This sauce is really thin, but still packs a punch flavor wise. I went heavy on the dill because I adore the fresh herb. It’s no wonder I like ranch dressing and dill pickles so much. If you want to thicken up your sauce more, use some extra parmesan cheese—or maybe even add a knob of cream cheese. I liked the thin sauce, though, so here’s hoping you do too.

Enjoy!

Creamy Herb & Shrimp Pasta

  • Servings: 4
  • Difficulty: Easy
  • Print

A creamy, herbaceous pasta with fresh dill, parsley, zucchini noodles and shrimp.

Ingredients

  • 1 lb. raw shrimp, peeled and deveined
  • 2 cloves garlic, minced
  • 1 TBS. olive oil
  • 1 red bell pepper, cut into strips
  • 1 cup heavy cream
  • 1/4 cup chopped fresh dill
  • 1/4 cup chopped fresh parsley
  • 1/4 cup parmesan cheese, grated
  • salt & pepper
  • 3 zucchini, spiralized

Directions

  1. Heat oil in a large skillet or pot over medium heat.
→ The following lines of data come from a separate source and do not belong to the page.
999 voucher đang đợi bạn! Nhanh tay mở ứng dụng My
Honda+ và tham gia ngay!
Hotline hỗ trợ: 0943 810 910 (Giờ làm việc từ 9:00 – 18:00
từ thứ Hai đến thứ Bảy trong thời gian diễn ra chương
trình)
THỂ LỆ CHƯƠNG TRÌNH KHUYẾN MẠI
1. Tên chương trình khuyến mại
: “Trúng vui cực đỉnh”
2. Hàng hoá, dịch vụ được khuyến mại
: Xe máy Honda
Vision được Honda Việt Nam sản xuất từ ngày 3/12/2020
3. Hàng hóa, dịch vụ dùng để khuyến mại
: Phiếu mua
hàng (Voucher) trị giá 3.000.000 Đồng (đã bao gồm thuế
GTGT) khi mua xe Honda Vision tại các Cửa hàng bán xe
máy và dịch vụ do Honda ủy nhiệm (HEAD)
Add garlic and bell pepper strips and saute until slightly tender, about 3-4 minutes. Pour in cream, dill, parsly, and parmesan cheese and bring to a simmer.
  2. Add shrimp and let simmer for 4-5 minutes or until shrimp is pink. Add zucchini noodles and toss, cooking for another 2-3 minutes. Add salt and pepper to season. Serve.

Step-By-Step Instructions

Heat oil in a large skillet or pot over medium heat. Add garlic and bell pepper strips and saute until slightly tender, about 3-4 minutes.

Pour in cream, dill, parsly, and parmesan cheese and bring to a simmer.

Add shrimp and let simmer for 4-5 minutes or until shrimp is pink.

Add zucchini noodles and toss, cooking for another 2-3 minutes. Add salt and pepper to season. Serve.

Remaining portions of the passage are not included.